The robots are coming – that line strikes fear in many, who worry about superior intelligence and job losses.

But at the TechCrunch Sessions Robotics + AI event, technologists are showcasing the latest robots that seek to help humankind.

CGTN’s Mark Niu reports.

At TechCrunch’s annual robotics and AI event, Boston Dynamics revealed its production version of SpotMini.

The robotic dog goes into production this summer.

The company also provided a peek of its newer robot called Handle.

The wheeled robot, which somewhat resembles a mechanical dinosaur, is able to balance itself as it bends over picks up boxes and moves them across a room to stack pallets.

Beijing and Silicon Valley-headquartered CloudMinds showed its XR-1 robot, which has 34 joints, allowing it to perform precise movements like pouring coffee and even threading a needle.

The company is targeting hospitality and elderly care, with a goal of producing a family nanny robot by 2025.

“It is not intended for the robots to replace jobs,” said Bill Huang, Founder & CEO of CloudMinds. “As we age, there are more and more people who need to be taken care of but there are no people to help them.

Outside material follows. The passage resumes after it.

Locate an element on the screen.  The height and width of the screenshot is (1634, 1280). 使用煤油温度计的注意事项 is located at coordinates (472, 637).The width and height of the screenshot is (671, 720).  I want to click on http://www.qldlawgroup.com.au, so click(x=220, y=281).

So this robot is there for the labor shortage.”

At the event, you’ll find some robots that you have to do a double take to make sure it’s actually a robot.
Jennie from Tombot is modeled after a 10-month old Labrador Retriever.
It’s incredibly realistic because Tombot worked with Jim Henson’s creature shop, one of the leading animatronic companies in the world.

Petting it or talking to Jennie results in a completely different reaction from her every time.

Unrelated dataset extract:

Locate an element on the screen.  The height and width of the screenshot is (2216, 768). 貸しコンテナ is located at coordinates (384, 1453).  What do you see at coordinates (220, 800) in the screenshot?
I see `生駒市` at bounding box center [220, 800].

Tom Stevens came up with the idea for the emotional support robot when his own mother suffered from Alzheimer’s and was forced to give up her dog.

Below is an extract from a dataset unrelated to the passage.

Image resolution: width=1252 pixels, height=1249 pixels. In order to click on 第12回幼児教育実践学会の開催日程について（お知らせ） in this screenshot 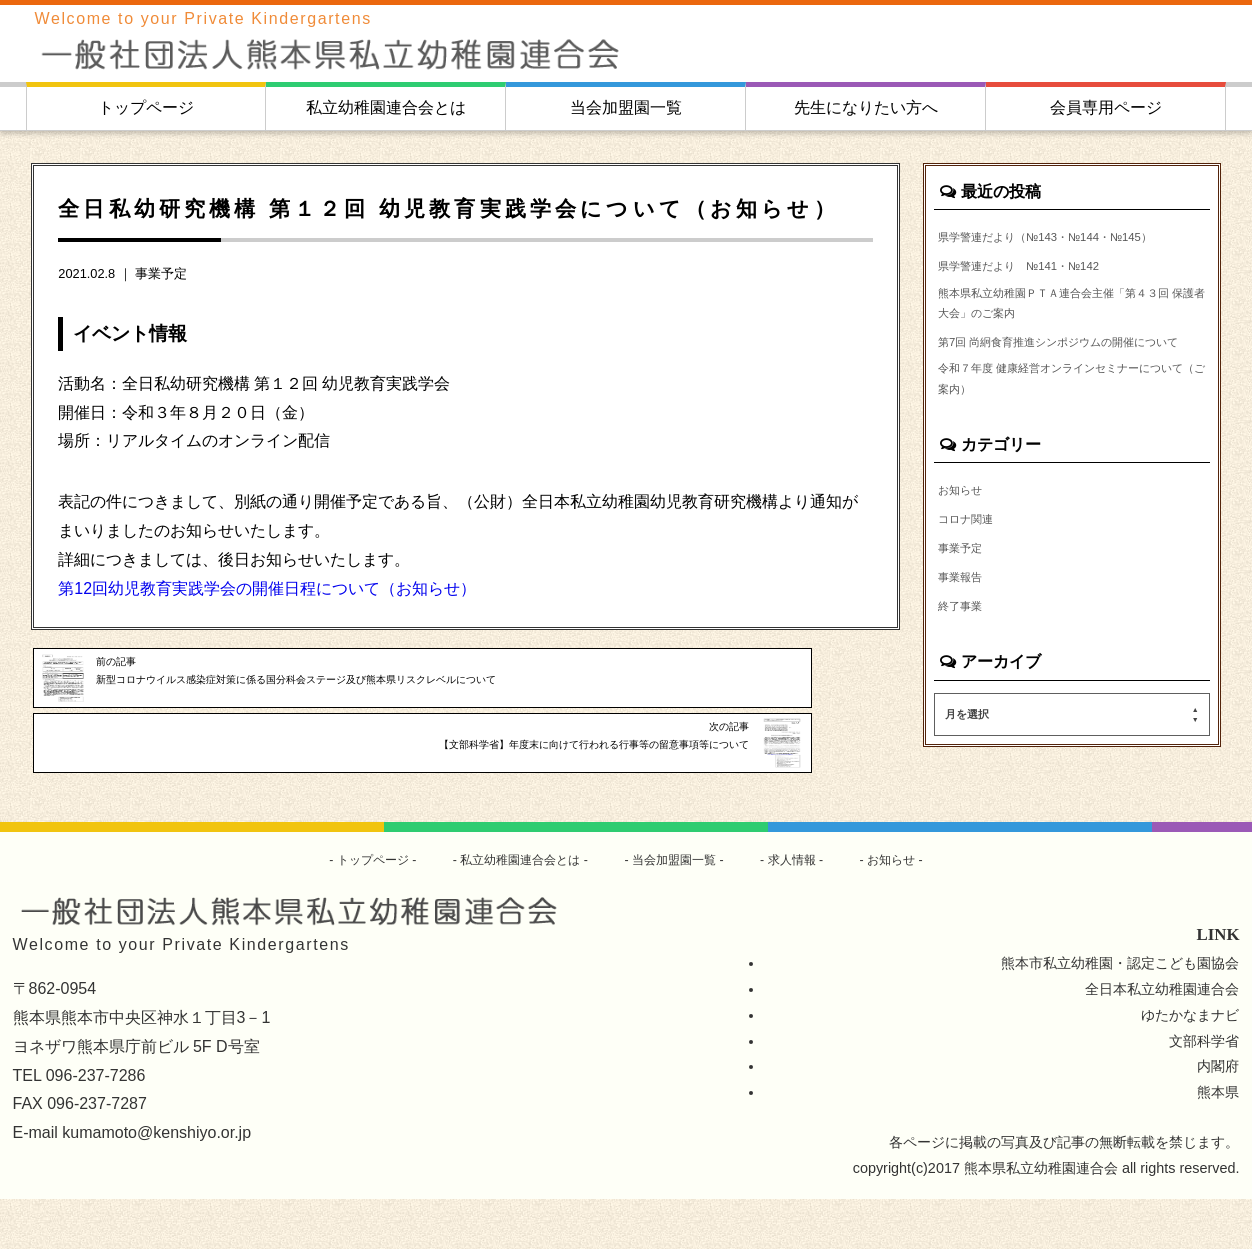, I will do `click(267, 588)`. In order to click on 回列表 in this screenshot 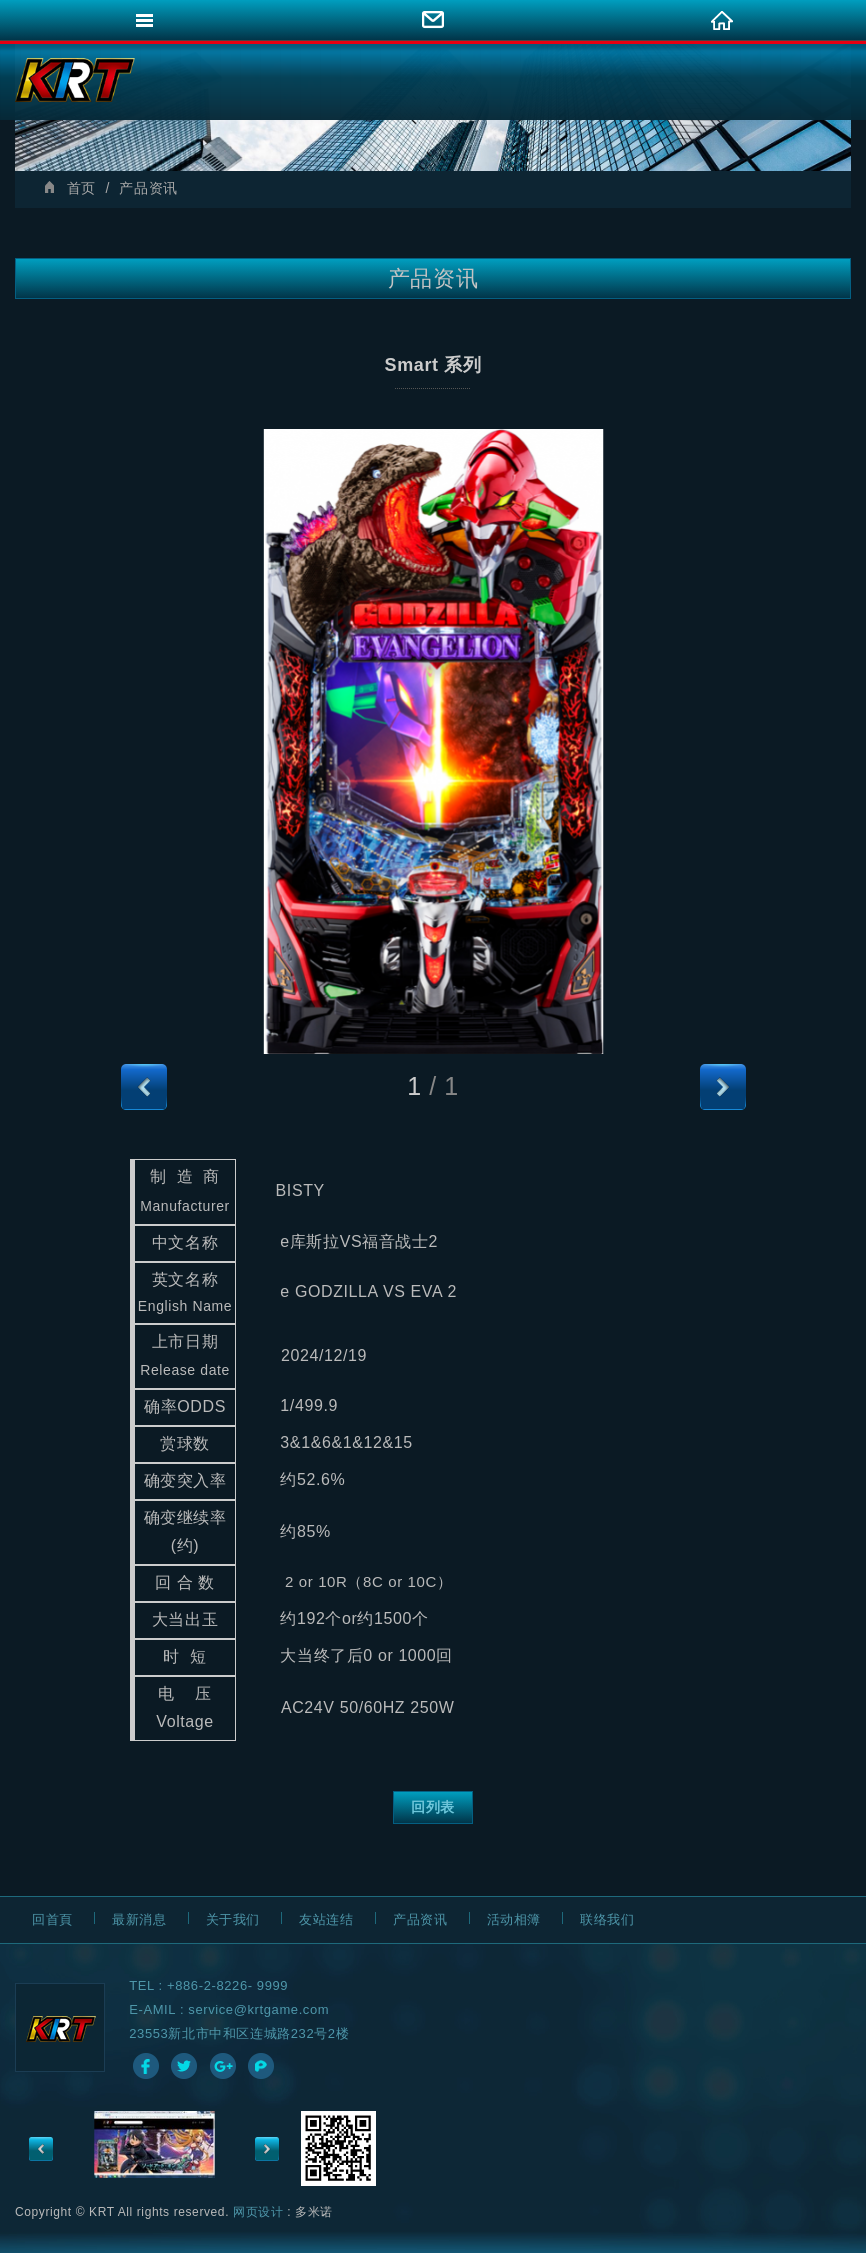, I will do `click(433, 1807)`.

“We were very concerned with the ethics of fooling the seniors,” said Tom Stevens, Founder & CEO of Tombot. “It was important for us to learn that the seniors actually know that they are robots, and they prefer that they are robots. “

How robots and AI understand and react to human emotion is the focus of Rana el Kaliouby, the CEO of Affectiva.

Her company’s technology is inside the brain of the hospitality robot Pepper, enabling it to read human facial expressions.

“As we interact with one another It’s really important that I’m able to understand your emotional state and then adapt accordingly,” said Rana el Kaliouby, Co-founder & CEO of Affectiva. “And that’s going to be true for any AI system or robot that interacts with humans on a day to day basis.”

Adapting physical form is the objective of the startup Squishy Robotics. Its robot can be dropped from more than 180 meters high.

It shapeshifts and is able to relay situational awareness information to first responders.

“It can drop from heights, and it can walk. And that shape is what enables it to do all these functions,” said Alice Agogino, Co-Founder & CEO of Squishy Robotics. “It’s got six cameras in them, 360 views as it’s dropping and then it continues providing the life-saving information when it hits the ground. It also has sensors in it, GPS sensors, thermal sensors, sensors that can measure dangerous gasses when on the ground.”

Life-altering robotic technology is what Manmeet Maggu created with his startup Trexo, which helped his own nephew with cerebral palsy take his very first steps.

“The robotic actuators can actually adjust how much force they provide to help the child with the assistance needed for them to take their steps,” said Maggu, who is the CEO Trexo Robotics.

It costs $30,000 or can be leased for $1,000 a month. But Trexo hopes to convince insurance companies from an economic standpoint that walking prevents complicated and expensive surgeries for children down the road.